Menkeu Ungkap 4 Modus Hindari Bea Keluar yang Dilakukan Eksportir. Foto: Ist.

Medan-Mediadelegasi: Menteri Keuangan (Menkeu) Purbaya Yudhi Sadewa mengungkapkan adanya praktik-praktik curang yang dilakukan oleh para eksportir nakal untuk menghindari kewajiban bea keluar.
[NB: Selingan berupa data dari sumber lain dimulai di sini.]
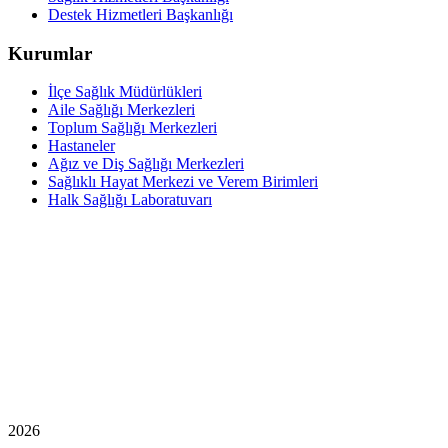
Destek Hizmetleri Başkanlığı
Kurumlar
İlçe Sağlık Müdürlükleri
Aile Sağlığı Merkezleri
Toplum Sağlığı Merkezleri
Hastaneler
Ağız ve Diş Sağlığı Merkezleri
Sağlıklı Hayat Merkezi ve Verem Birimleri
Halk Sağlığı Laboratuvarı
2026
Praktik ini berpotensi merugikan penerimaan negara hingga ratusan miliar rupiah.

Dalam rapat kerja bersama Komisi XI DPR RI, Menkeu menegaskan bahwa praktik gelap ini tidak hanya merugikan negara, tetapi juga merusak integritas proses ekspor nasional.

Empat Modus Penghindaran Bea Keluar yang Terkuak:

Bacaan Lainnya
  1. Rekayasa Administratif: Eksportir dengan sengaja memanipulasi pemberitahuan jumlah, jenis barang, dan pos tarif agar nilai pungutan menjadi lebih kecil.
  2. Modus Antarpulau: Barang ekspor disamarkan sebagai barang domestik, seolah-olah hanya dikirim antar wilayah dalam negeri.
  3. Penyembunyian Barang Ilegal: Barang ilegal dicampur ke dalam barang legal untuk mengaburkan identitas komoditas yang sebenarnya.
  4. Penyelundupan Tanpa Dokumen: Barang langsung diekspor tanpa melalui prosedur dan dokumen resmi

Menkeu Purbaya menjelaskan bahwa Direktorat Jenderal Bea dan Cukai (DJBC) kini menerapkan tiga lapis penjagaan superketat untuk mengatasi praktik-praktik tersebut:

  • Pre-Clearance: Penguatan intelijen kepabeanan, pemetaan titik rawan ekspor ilegal, pertukaran data lintas kementerian, dan deteksi anomali perdagangan melalui monitoring data.
  • Clearance: Analisis dokumen ekspor secara menyeluruh, penggunaan teknologi Gamma Ray & X-Ray, dan patroli laut untuk menutup celah penyelundupan.
  • Post-Clearance: Audit bersama Ditjen Pajak & Kemendag, serta pendekatan lintas sektor agar tidak ada pelanggaran yang lolos.

Data yang disampaikan Menkeu menunjukkan bahwa pengawasan bea keluar yang semakin ketat justru berhasil mendongkrak penerimaan negara:

  • 2023: Rp191,5 miliar
  • 2024: Rp477,9 miliar
  • Januari – November 2025: Rp496,7 miliar

Sebagian besar penerimaan tahun ini berasal dari nota pembetulan, yang trennya terus meningkat seiring dengan semakin ketatnya pengawasan. “Ini bukti bahwa kepatuhan eksportir mulai membaik dan administrasi kian terkontrol,” ujar Menkeu.